Modélisation de la CompleXité
Programme européen MCX
"Modélisation de la CompleXité"

Association pour la Pensée Complexe
Association pour la Pensée Complexe
 

Note de lecture

Rédigée par ADAM Michel sur l'ouvrage de Edgar MORIN :
« POUR ET CONTRE MARX »
     Edition Temps Présent, 2010, ISBN 978-2-916842-02-8, 122 pages
Voir l'ouvrage dans la bibliothèque du RIC

Les héritiers de Marx ont transformé une méthode critique et un regard prophétique, souvent mis en échec, en systèmes totalisants et souvent dogmatiques, et Marx a vu son sort trop vite lié au seul « communisme réellement existant» et à sa faillite. Même si les survivances actuelles chinoise et vietnamienne déjouent bien des analyses.

À travers une série de textes limpides où l'essai côtoie l'aphorisme, Edgar Morin explore les mécanismes à l’œuvre dans tout système clos, dogmatique et réducteur. Le stalinisme d’hier, « l’horreur de l’initiative était telle dans l’univers mental stalinien, que ce n’était pas Staline qui faisait l’Histoire, mais l’Histoire qui se faisait en lui ! » et le fondamentalisme de Marché aujourd'hui avec « les défis gigantesques qu’il pose à la survie de l’humanité même ».

Une totalité fascinante et dévorante à la fois

Il explique la fascination qu'exercent de tels systèmes sur les intellectuels, le Pouvoir et ses opposants, « exaltant la notion de synthèse au détriment de la contradiction, de la négation, du dépassement ». Il donne à voir la fécondité de la méthode de Marx - traquer les contradictions sociales et penser leur dépassement - pour l'appliquer à Marx lui-même, y reconnaître les limites et les impensés, et ouvrir la voie à un nouvel avenir.

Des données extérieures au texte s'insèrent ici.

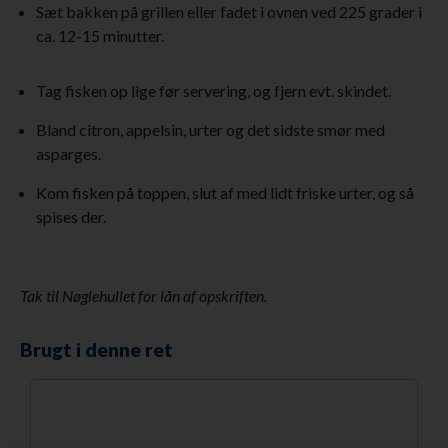
Sæt bakken på grillen eller fadet i ovnen ved 225 grader i
ca. 12-15 minutter.
Tag fisken op lige før servering, og fjern evt. skindet.
Bland citron, appelsin, urter og det sidste smør med
asparges.
Kom fisken på toppen, slut af med lidt friske urter, og så
spises der.
Tak til Nøglehullet for lån af opskriften.
Brugt i denne ret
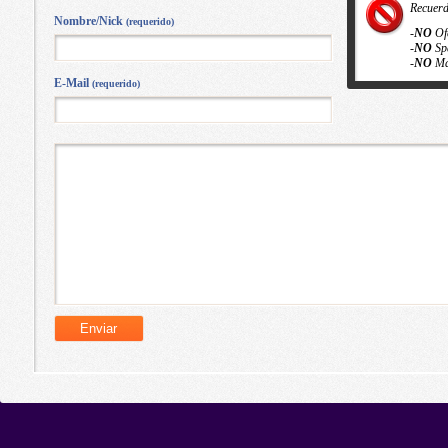
Recuer
Nombre/Nick
(requerido)
-
NO
Of
-
NO
Sp
-
NO
Ma
E-Mail
(requerido)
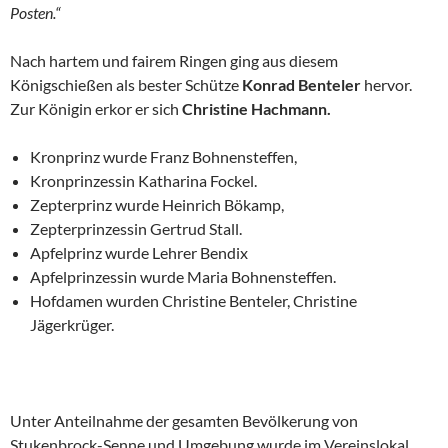
Posten.“
Nach hartem und fairem Ringen ging aus diesem
Königschießen als bester Schütze
Konrad Benteler
hervor.
Zur Königin erkor er sich
Christine Hachmann.
Kronprinz wurde Franz Bohnensteffen,
Kronprinzessin Katharina Fockel.
Zepterprinz wurde Heinrich Bökamp,
Zepterprinzessin Gertrud Stall.
Apfelprinz wurde Lehrer Bendix
Apfelprinzessin wurde Maria Bohnensteffen.
Hofdamen wurden Christine Benteler, Christine
Jägerkrüger.
Unter Anteilnahme der gesamten Bevölkerung von
Stukenbrock-Senne und Umgebung wurde im Vereinslokal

 « Il ne fallait pas remettre la dialectique sur ses pieds, il fallait la remettre sur ses roues » ou encore : « j’incorporais son idée d’homme générique dans l’idée d’auto-éco-production de l’humanité par elle-même. » « J’abandonnai le masculin de homme pour parler plutôt d’être humain mais en le concevant de façon trinitaire individu-société-espèce. »  Marx comme tremplin vers une pensée plus complexe, nourrie des connaissances d’un siècle de plus.

Eloge de la complexité : « La pensée dialectique découvre l’ambivalence et la pluralité en toute chose ». « La praxis nous permet de « produire » une synthèse, elle ne nous transforme pas en synthèse ambulante. Il n’y a pas d’homme total. » Appel à la créativité : « il nous faut des concepts polarisants qui dessinent des lignes de force, fassent jouer des relations et non des concepts spatialisants qui encerclent un domaine et isolent des essences. » Son type d’homme (p 58) reste actuel dans sa richesse et sa fragilité.

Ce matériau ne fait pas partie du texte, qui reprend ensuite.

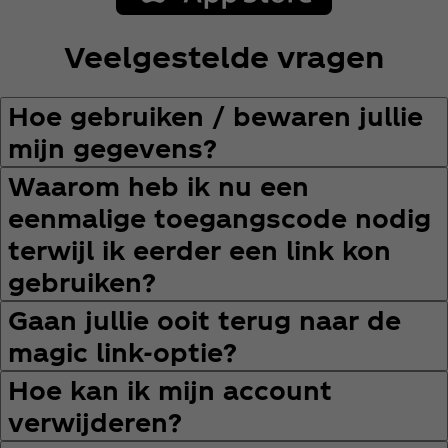
Veelgestelde vragen
Hoe gebruiken / bewaren jullie
mijn gegevens?
Waarom heb ik nu een
eenmalige toegangscode nodig
terwijl ik eerder een link kon
gebruiken?
Gaan jullie ooit terug naar de
magic link‑optie?
Hoe kan ik mijn account
verwijderen?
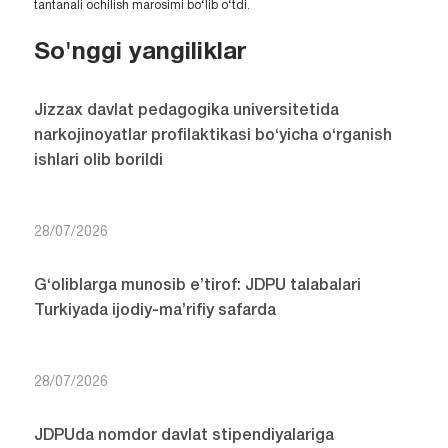
tantanali ochilish marosimi bo‘lib o‘tdi.
So'nggi yangiliklar
Jizzax davlat pedagogika universitetida
narkojinoyatlar profilaktikasi bo‘yicha o‘rganish
ishlari olib borildi
28/07/2026
G‘oliblarga munosib e’tirof: JDPU talabalari
Turkiyada ijodiy-ma’rifiy safarda
28/07/2026
JDPUda nomdor davlat stipendiyalariga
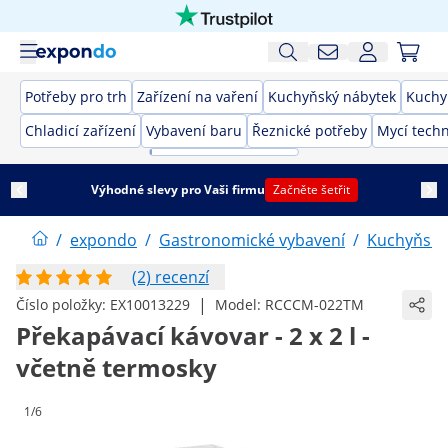
Potřeby pro trh
Zařízení na vaření
Kuchyňský nábytek
Kuchy
Chladicí zařízení
Vybavení baru
Řeznické potřeby
Mycí techn
Výhodné slevy pro Vaši firmu
Začněte šetřit
/
expondo
/
Gastronomické vybavení
/
Kuchyňské
(2) recenzí
|
Číslo položky:
EX10013229
Model:
RCCCM-022TM
Překapávací kávovar - 2 x 2 l -
včetně termosky
1/6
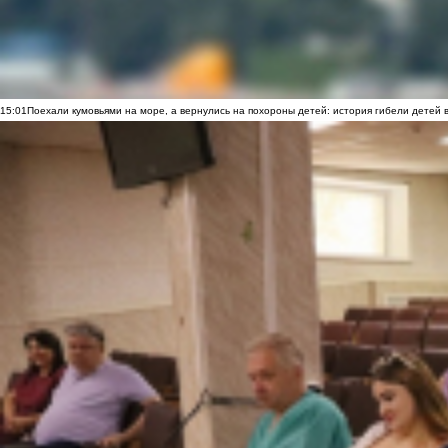
15:01
Поехали кумовьями на море, а вернулись на похороны детей: история гибели детей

Alors que le « libéralisme réellement existant» se déploie sur le monde et le plonge dans l'abîme écologique, politique, financier et éthique, Edgar Morin nous invite à retrouver Marx sous les décombres des marxismes, non pour en tirer des solutions miracles, mais pour agir en intégrant le concept d’écologie de l’action, à travers des formules savoureuses qui donnent à penser : « l’action est une succession d’échecs interrompus de temps en temps par une réussite, comme le coït chez les baleines» ou encore : « l’art de diriger est un art de se diriger dans des conditions incertaines ».

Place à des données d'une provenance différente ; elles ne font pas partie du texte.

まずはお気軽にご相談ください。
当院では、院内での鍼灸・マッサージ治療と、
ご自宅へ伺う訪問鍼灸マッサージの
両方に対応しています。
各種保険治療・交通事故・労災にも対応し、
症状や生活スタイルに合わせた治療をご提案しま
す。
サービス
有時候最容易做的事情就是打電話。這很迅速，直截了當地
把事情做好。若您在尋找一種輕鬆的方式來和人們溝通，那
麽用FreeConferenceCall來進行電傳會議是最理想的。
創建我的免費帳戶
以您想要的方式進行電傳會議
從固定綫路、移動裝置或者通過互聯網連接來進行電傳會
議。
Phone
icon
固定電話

Mais tout autant pour penser le monde qui vient : « il nous faut non plus opposer l’universel aux patries mais lier concentriquement nos patries familiales, régionales, nationales, européennes et les intégrer dans la patrie terrienne. » A l’intention des politiques et de tous les citoyens/nes : « il nous faut conserver pour révolutionner et révolutionner pour conserver »  nos êtres biologiques, la nature, la biosphère, la diversité humaine – ce trésor - , les cultures qui veulent vivre dont les apports des cultures orientales, l’héritage du passé qui contient les germes du futur. »

L’ouvrage se termine par l’énoncé du projet permanent : « Civiliser la Terre, voilà qui prolonge et transforme l’ambition socialiste originelle ». Longtemps Edgar Morin a parlé de « provincialiser » le marxisme, nous y voilà, mais d’une façon tellement plus riche car on y voit la genèse de la pensée de l’un au contact des lignes de force et de faiblesse de la pensée de l’autre. Reliance à travers le temps.